Another interesting feature is associated with that extra button mentioned earlier – this activates or deactivates the ‘Brightness Intelligence Technology’ (B.I. Tech.) of the monitor. On a basic level this feature combines ambient light sensing capabilities with a smart dynamic contrast algorithm. It allows the monitor to adjust its own brightness (and gamma, most likely) according to the content being displayed on the screen whilst also taking into account ambient lighting conditions. In this interesting white paper this feature is explored in more detail, along with the other new features of the monitor. It seems that this feature is designed to offer a more natural and gradual adaptation of the image to suit not only the content being displayed but also the lighting conditions. This contrasts with typical dynamic contrast and light sensor features, which are two very separate things that tend to offer fairly abrupt changes which aren’t at all harmonious.

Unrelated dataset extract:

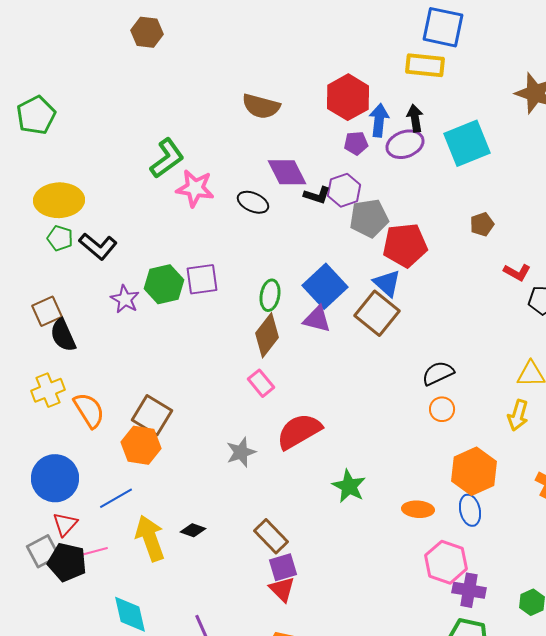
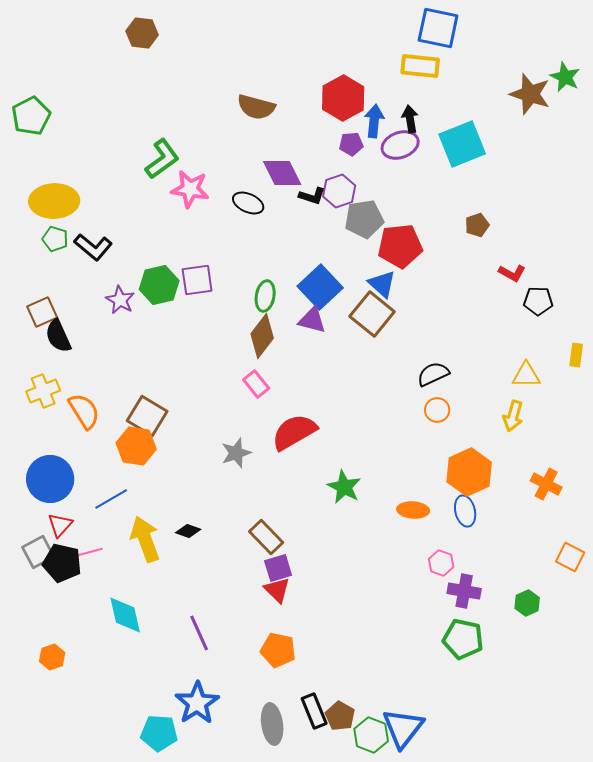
pink hexagon: (446, 562) -> (441, 563), size x0.6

Other features and specifications of the monitor include 6-axis colour adjustment and a 4ms grey to grey response time, compete with the usual AMA (Advanced Motion Acceleration) pixel overdrive feature. It will of course be very interesting to see how well this is implemented, as we’ve seen quite a lot of variability with recent VA models in this regard. The rear of the monitor lacks VESA holes (as with its immediate predecessors) but has a matte black finish with wood-grain texture. The ports have a more conventional horizontal layout rather than a vertical arrangement, too. These ports include; 2 HDMI 1.4 ports, VGA, 3.5mm headphone jack, 3.5mm line-in and DC power input (external power adaptor). There are also 2 x 2W speakers for basic sound output.
Further information can be found on the manufacturer’s website. The monitor started shipping in Europe in July 2016 and is also available in other regions such as the. We will bring you a review of this model if the demand is there.